Custom filters in masking

Overview

Custom filters provide a robust solution for masking Salesforce data. Their advantages include:

Efficiently masking vast tables (> 50 million rows)
Addressing masking errors without the need for reseeding
Allowing selective field masking based on specific criteria or filters
Allowing sorting on the table being masked based on the field(s) present in the table

Performance and filters

For optimal performance, construct custom filters on indexed fields. Salesforce automatically indexes the following fields:

Salesforce IDs
CreatedDate
Systemmodstamp (LastModifiedDate)
RecordTypeId
Division
Name
Email (specifically for contacts and leads)
Foreign key relationships (both lookups and master-detail)

It is also possible to designate custom fields as indexed fields.

Masking large tables

Handling large Salesforce objects (those with over 70 million records) can be intricate due to the challenges in querying and updating at such a scale. While it is feasible to mask these large tables all at once, it is not advised. Instead, it is best to mask incrementally in smaller subsets to prevent timeouts and errors.

For this segmentation:

Choose filters that can evenly divide data. Indexed fields like IDs are suitable since they are typically evenly distributed.
Alternatively, CreatedDate can be used. However, this might introduce data imbalance because of activities like data migrations that could cluster many records within a short timeframe.

For instance, using IDs, different masking tasks can be initiated for specific subsets. The subsets might be defined by ID ranges, with 01Z4X000001ABhjAAA being the highest ID in the first subset, and 01Z4X000001ABhjFFF being the last ID in the second. Each subset should ideally contain 50 million records or fewer.

Subset 1

Subset 2

Handling masking errors

Errors during masking can lead to partially masked data. Instead of reseeding everything, employ custom filters to mask only the records that were not processed correctly. The Salesforce Systemmodstamp field can be instrumental here, as it indicates the last update time for a record.

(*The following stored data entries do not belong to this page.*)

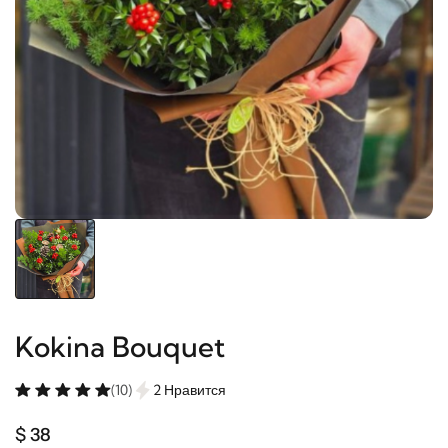
Kokina Bouquet
(10)
2 Нравится
$ 38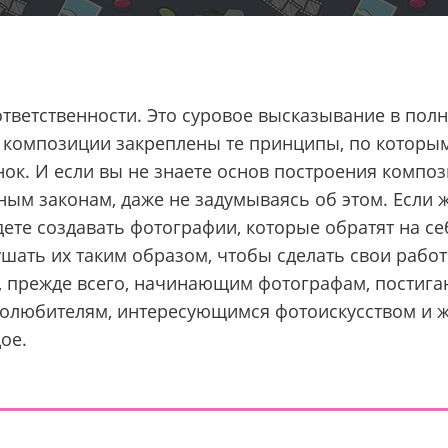
тветственности. Это суровое высказывание в полн
ах композиции закреплены те принципы, по котор
нок. И если вы не знаете основ построения композ
ным законам, даже не задумываясь об этом. Если 
дете создавать фотографии, которые обратят на се
шать их таким образом, чтобы сделать свои рабо
, прежде всего, начинающим фотографам, постига
отолюбителям, интересующимся фотоискусством и 
дое.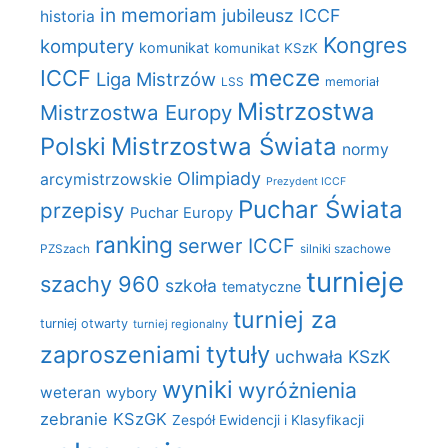
in memoriam
jubileusz ICCF
historia
Kongres
komputery
komunikat
komunikat KSzK
mecze
ICCF
Liga Mistrzów
LSS
memoriał
Mistrzostwa
Mistrzostwa Europy
Polski
Mistrzostwa Świata
normy
Olimpiady
arcymistrzowskie
Prezydent ICCF
Puchar Świata
przepisy
Puchar Europy
ranking
serwer ICCF
PZSzach
silniki szachowe
turnieje
szachy 960
szkoła
tematyczne
turniej za
turniej otwarty
turniej regionalny
zaproszeniami
tytuły
uchwała KSzK
wyniki
wyróżnienia
weteran
wybory
zebranie KSzGK
Zespół Ewidencji i Klasyfikacji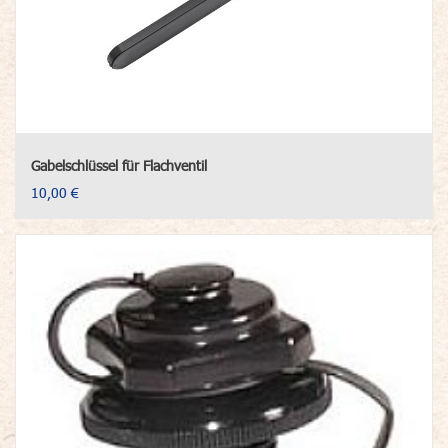
Gabelschlüssel für Flachventil
10,00 €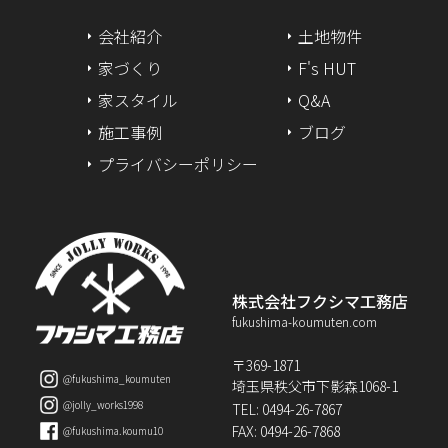
2024年8月
会社紹介
土地物件
2024年7月
家づくり
F's HUT
家スタイル
Q&A
2024年6月
施工事例
ブログ
2024年5月
プライバシーポリシー
2024年4月
2024年3月
2024年2月
株式会社フクシマ工務店
fukushima-koumuten.com
2024年1月
〒369-1871
@fukushima_koumuten
埼玉県秩父市下影森1068-1
2023年12月
@jolly_works1998
TEL: 0494-26-7867
FAX: 0494-26-7868
@fukushima.koumu10
2023年11月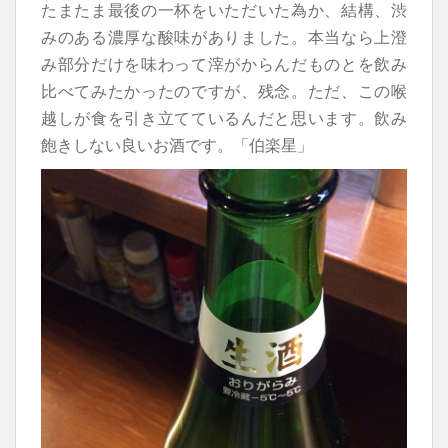
たまたま最後の一杯をいただいた為か、結構、渋
みのある濃厚な酸味がありました。本当なら上澄
み部分だけを味わって滓がからんだものとを飲み
比べてみたかったのですが、残念。ただ、この喉
越しが食を引き立てているんだと思います。飲み
飽きしない良いお酒です。「伯楽星」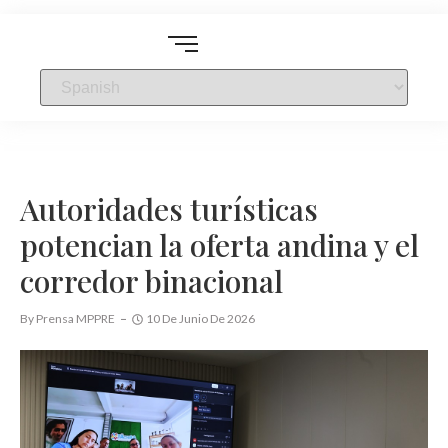
Autoridades turísticas
potencian la oferta andina y el
corredor binacional
By
Prensa MPPRE
10 De Junio De 2026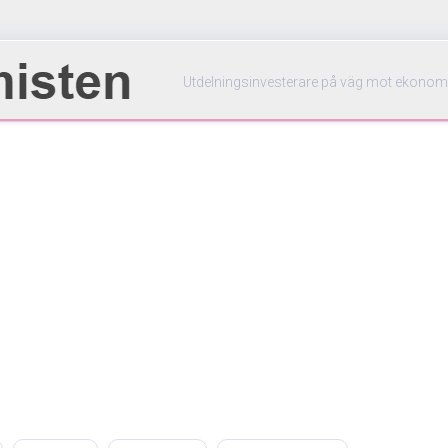
Utdelningsinvesterare på väg mot ekonom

For example, if during a masking operation 5,178,284 fields are masked but 14,492 records face an integrity exception error, you can fix the issue in either the ruleset or Salesforce and run another masking job targeting only the problematic records.

If the Systemmodstamp of the initial masking job was set to 2018-03-30T00:00:00.000Z, you can create a filter to address only records updated before this time. This ensures that records already masked will not be processed again. Plus, since Salesforce indexes the Systemmodstamp field, performance is optimized when using custom filters based on it.

Handling ROW_LOCK batch failures

When executing a masking job with the default configuration and parallel batch processing, we sometimes encounter ROW_LOCK issues which lead to a large number of unmasked records.

This issue is seen when masking an object that has a child-parent relationship to another object. For example: When updating a record in a child object (such as Opportunity), the system attempts to acquire a lock on its parent object (such as Account) record. Therefore, if two batches are getting masked in parallel and referring to the same parent record, one of these batches fails to acquire the lock. Although Salesforce attempts to acquire the lock multiple times, after a certain number of attempts, it eventually gives up, resulting in a ROW_LOCK error for each failed record.

In such a situation, the ROW_LOCK errors can be significantly reduced, if not eliminated completely, by sorting the child table on the parent ID field. This would ensure that most records with the same parentID remain in the same batch. In the above mentioned example, we will apply the Sorting masking filter on the "AccountId" field in Opportunity table and then proceed to run the masking job.